An approach to solve this problem, which this patch explores, is to
update the migration errors through migrate_set_error, whenever the
migration state is updated to MIGRATION_STATUS_FAILED. However,
sometimes these error descriptions can be due to various reasons or be
too vague.
An alternative approach to tackle this is to update the error
description from the point where the error actually occurred. For
instance, an error which occurs while saving the vmstate in the function
vmstate_save_state_v in the file migration/vmstate.c, results in a
failed migration, hence the error description can be updated here
itself, rather than updating it in the function migration_completion,
present in migration/migration.c.
tejus.gk (1):
migration: Update error description whenever migration fails
migration/migration.c | 8 ++++++++
1 file changed, 8 insertions(+)
--
2.22.3
^ permalink raw reply [flat|nested] 4+ messages in thread
* [RFC 1/1] migration: Update error description whenever migration fails
2023-05-03 20:31 [RFC 0/1] migration: Update error description whenever migration fails tejus.gk
@ 2023-05-03 20:31 ` tejus.gk
2023-05-04 8:16 ` Daniel P. Berrangé
0 siblings, 1 reply; 4+ messages in thread
From: tejus.gk @ 2023-05-03 20:31 UTC (permalink / raw)

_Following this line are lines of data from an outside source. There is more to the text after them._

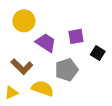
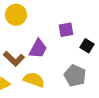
purple trapezoid: (46, 43) -> (38, 49), moved, turned 85
gray pentagon: (67, 70) -> (75, 76), moved, turned -30

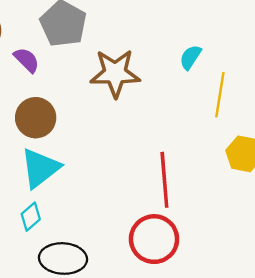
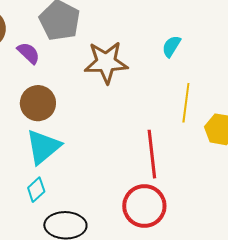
yellow line: (220, 95) -> (186, 103), moved

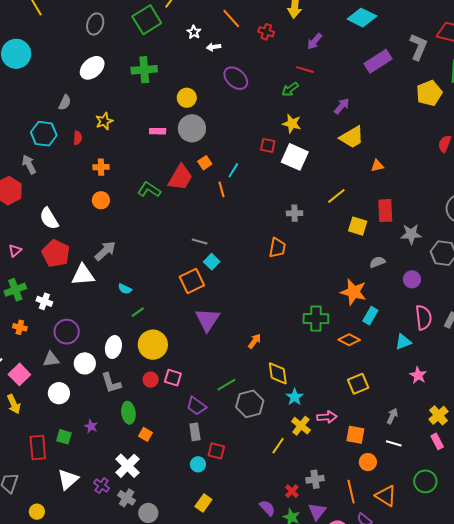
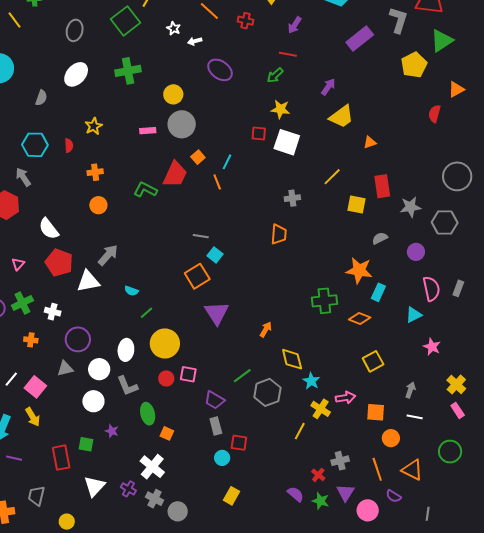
gray semicircle: (65, 102) -> (41, 98), moved
white circle: (59, 393) -> (93, 401), moved

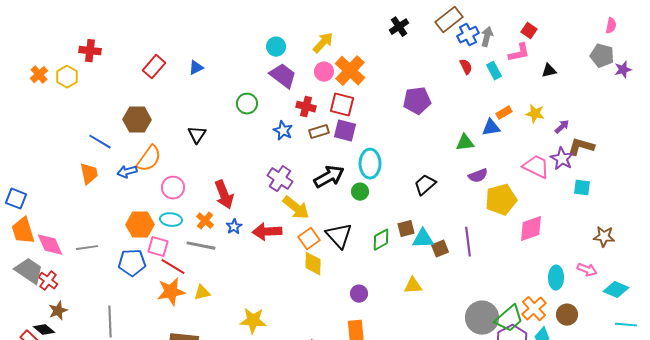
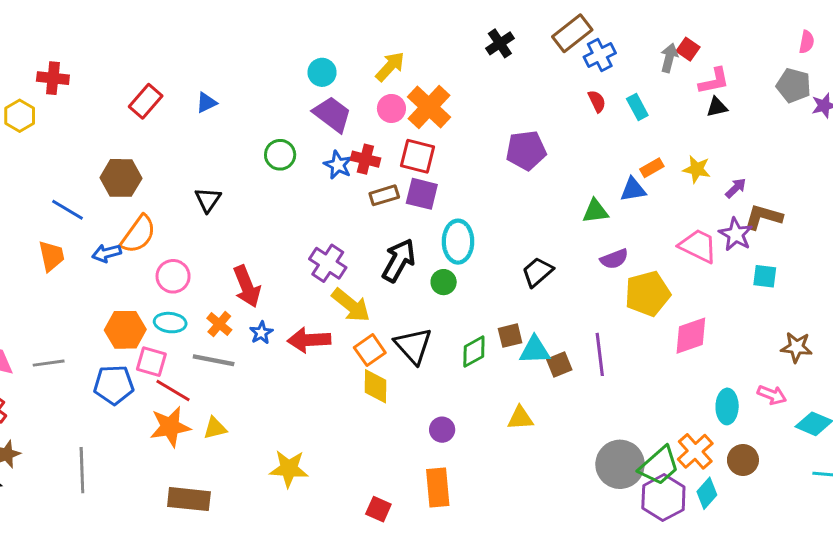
gray arrow: (487, 37) -> (669, 58), moved
pink L-shape: (519, 53) -> (714, 81), moved
blue star: (283, 131) -> (338, 165), moved
black arrow: (329, 177) -> (399, 260), turned -32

To: qemu-devel; +Cc: quintela, peterx, leobras, tejus.gk
There are places in the code where the migration is marked failed with
MIGRATION_STATUS_FAILED, but the failiure reason is never updated. Hence
libvirt doesn't know why the migration failed when it queries for it.

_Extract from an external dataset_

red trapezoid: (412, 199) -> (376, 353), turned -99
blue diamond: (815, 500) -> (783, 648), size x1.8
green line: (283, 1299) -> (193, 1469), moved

Signed-off-by: tejus.gk <tejus.gk@nutanix.com>
---
migration/migration.c | 8 ++++++++
1 file changed, 8 insertions(+)
diff --git a/migration/migration.c b/migration/migration.c
index feb5ab7493..0d7d34bf4d 100644
--- a/migration/migration.c
+++ b/migration/migration.c
@@ -1665,8 +1665,11 @@ void qmp_migrate(const char *uri, bool has_blk, bool blk,
}
error_setg(errp, QERR_INVALID_PARAMETER_VALUE, "uri",
"a valid migration protocol");
+ error_setg(&local_err, QERR_INVALID_PARAMETER_VALUE, "uri",
+ "a valid migration protocol");
migrate_set_state(&s->state, MIGRATION_STATUS_SETUP,
MIGRATION_STATUS_FAILED);
+ migrate_set_error(s, local_err);
block_cleanup_parameters();
return;
}
@@ -2059,6 +2062,7 @@ static int postcopy_start(MigrationState *ms)

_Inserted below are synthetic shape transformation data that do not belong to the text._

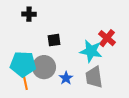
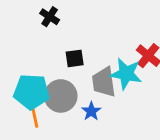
black cross: (29, 14) -> (50, 17), moved, turned 32
gray trapezoid: (94, 77) -> (104, 82), moved

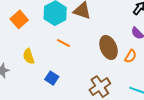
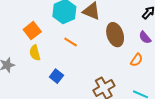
orange square: (19, 19) -> (32, 31), moved
brown ellipse: (108, 47) -> (115, 35), moved

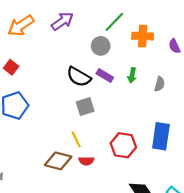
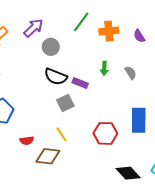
gray circle: (101, 46) -> (51, 47), moved
purple rectangle: (105, 75) -> (80, 83), moved
gray semicircle: (160, 84) -> (131, 73), turned -40
red semicircle: (86, 161) -> (27, 141), moved

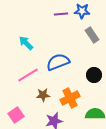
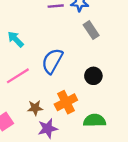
blue semicircle: (58, 62) -> (52, 61), turned -40
brown star: (43, 95) -> (35, 108), moved

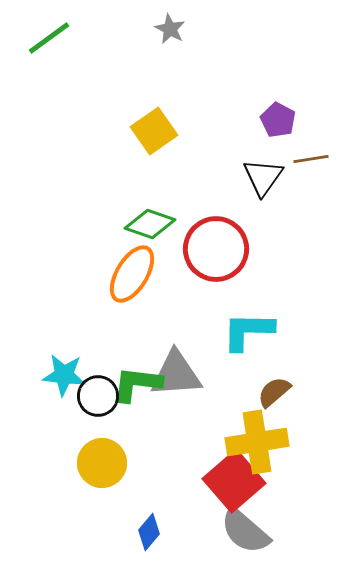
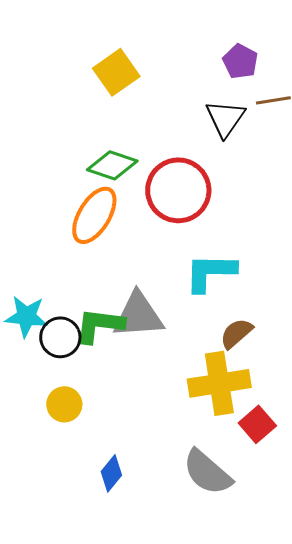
yellow circle: (102, 463) -> (64, 404), size x0.7
red square: (234, 481) -> (257, 424), moved, size x0.6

int64_t bandwidth = migrate_max_postcopy_bandwidth();
bool restart_block = false;
int cur_state = MIGRATION_STATUS_ACTIVE;
+ Error *local_err = NULL;
if (migrate_postcopy_preempt()) {
migration_wait_main_channel(ms);
@@ -2203,8 +2207,10 @@ static int postcopy_start(MigrationState *ms)
ret = qemu_file_get_error(ms->to_dst_file);
if (ret) {
error_report("postcopy_start: Migration stream errored");
+ error_setg(&local_err, "postcopy_start: Migration stream errored");
migrate_set_state(&ms->state, MIGRATION_STATUS_POSTCOPY_ACTIVE,
MIGRATION_STATUS_FAILED);
+ migrate_set_error(ms, local_err);
}
trace_postcopy_preempt_enabled(migrate_postcopy_preempt());
@@ -3233,7 +3239,9 @@ void migrate_fd_connect(MigrationState *s, Error *error_in)
if (migrate_postcopy_ram() || migrate_return_path()) {
if (open_return_path_on_source(s, !resume)) {
error_report("Unable to open return-path for postcopy");
+ error_setg(&local_err, "Unable to open return-path");
migrate_set_state(&s->state, s->state, MIGRATION_STATUS_FAILED);
+ migrate_set_error(s, local_err);
migrate_fd_cleanup(s);
return;
}
--
2.22.3
^ permalink raw reply related [flat|nested] 4+ messages in thread
* Re: [RFC 1/1] migration: Update error description whenever migration fails
2023-05-03 20:31 ` [RFC 1/1] " tejus.gk
@ 2023-05-04 8:16 ` Daniel P. Berrangé
2023-05-05 14:44 ` Tejus GK
0 siblings, 1 reply; 4+ messages in thread
From: Daniel P. Berrangé @ 2023-05-04 8:16 UTC (permalink / raw)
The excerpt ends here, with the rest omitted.